### SUPPLIED RECORDS
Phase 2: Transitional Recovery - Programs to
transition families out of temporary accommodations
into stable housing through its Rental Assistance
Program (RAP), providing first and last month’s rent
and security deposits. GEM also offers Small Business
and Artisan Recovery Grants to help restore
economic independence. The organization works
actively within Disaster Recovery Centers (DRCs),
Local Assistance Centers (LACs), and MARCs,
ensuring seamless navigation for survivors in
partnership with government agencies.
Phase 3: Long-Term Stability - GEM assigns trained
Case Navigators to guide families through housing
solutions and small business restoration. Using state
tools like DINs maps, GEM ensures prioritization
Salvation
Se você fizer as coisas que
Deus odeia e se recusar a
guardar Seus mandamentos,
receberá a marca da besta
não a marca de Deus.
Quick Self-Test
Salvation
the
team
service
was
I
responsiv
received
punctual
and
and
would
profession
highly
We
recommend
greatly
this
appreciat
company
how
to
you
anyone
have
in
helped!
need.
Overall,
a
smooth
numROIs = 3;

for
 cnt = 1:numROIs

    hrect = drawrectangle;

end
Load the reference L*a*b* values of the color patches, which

==

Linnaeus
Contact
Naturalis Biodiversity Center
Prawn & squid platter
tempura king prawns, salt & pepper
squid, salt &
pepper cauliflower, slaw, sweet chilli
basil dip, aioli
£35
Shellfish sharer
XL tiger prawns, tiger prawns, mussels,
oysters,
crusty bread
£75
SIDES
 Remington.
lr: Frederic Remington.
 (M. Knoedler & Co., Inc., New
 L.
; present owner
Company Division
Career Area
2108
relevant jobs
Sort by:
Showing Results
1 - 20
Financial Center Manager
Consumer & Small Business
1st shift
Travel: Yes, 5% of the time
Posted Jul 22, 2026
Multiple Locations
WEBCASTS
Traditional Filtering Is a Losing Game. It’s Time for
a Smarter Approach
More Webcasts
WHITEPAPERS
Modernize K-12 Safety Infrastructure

...

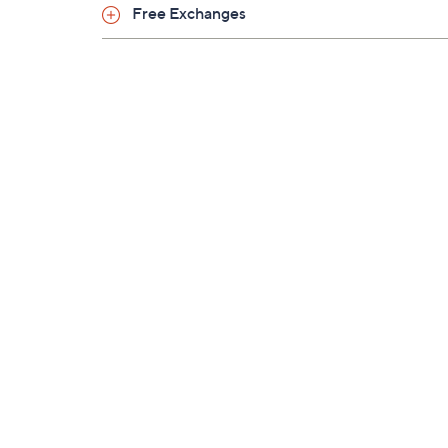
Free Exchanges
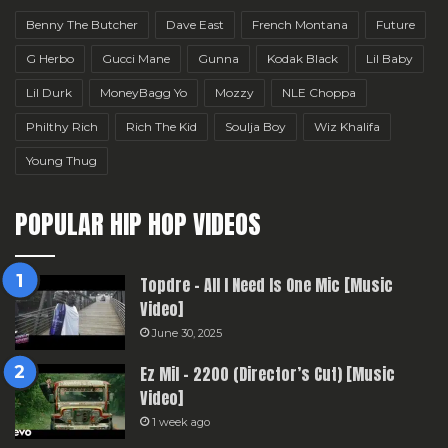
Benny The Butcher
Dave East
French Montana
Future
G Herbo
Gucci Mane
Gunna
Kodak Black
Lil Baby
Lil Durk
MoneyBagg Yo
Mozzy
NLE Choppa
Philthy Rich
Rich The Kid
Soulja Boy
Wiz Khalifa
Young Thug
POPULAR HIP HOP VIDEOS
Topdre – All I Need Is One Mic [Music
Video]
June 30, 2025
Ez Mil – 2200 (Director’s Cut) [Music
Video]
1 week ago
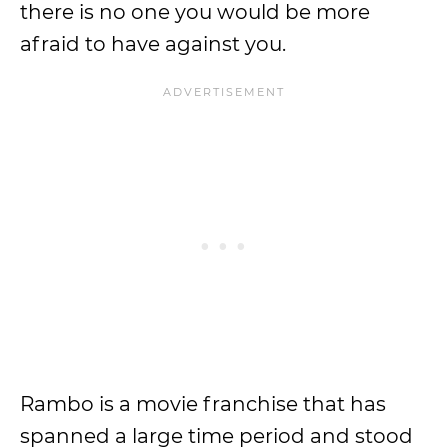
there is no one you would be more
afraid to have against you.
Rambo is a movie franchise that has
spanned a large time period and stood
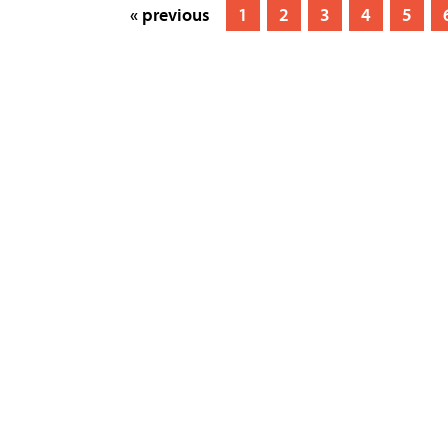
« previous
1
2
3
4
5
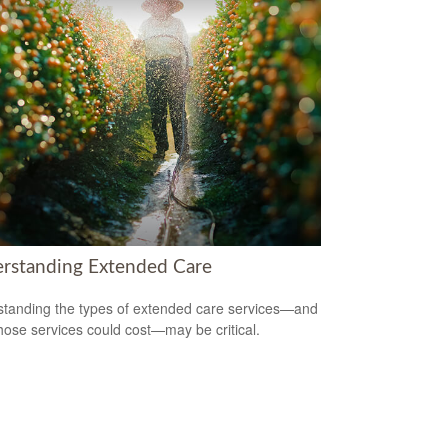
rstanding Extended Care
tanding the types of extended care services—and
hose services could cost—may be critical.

### EXERCISE GOAL
For each line above that contains "Phase", make a copy.

### SOLVED PROBLEM
Phase 2: Transitional Recovery - Programs to
Phase 3: Long-Term Stability - GEM assigns trained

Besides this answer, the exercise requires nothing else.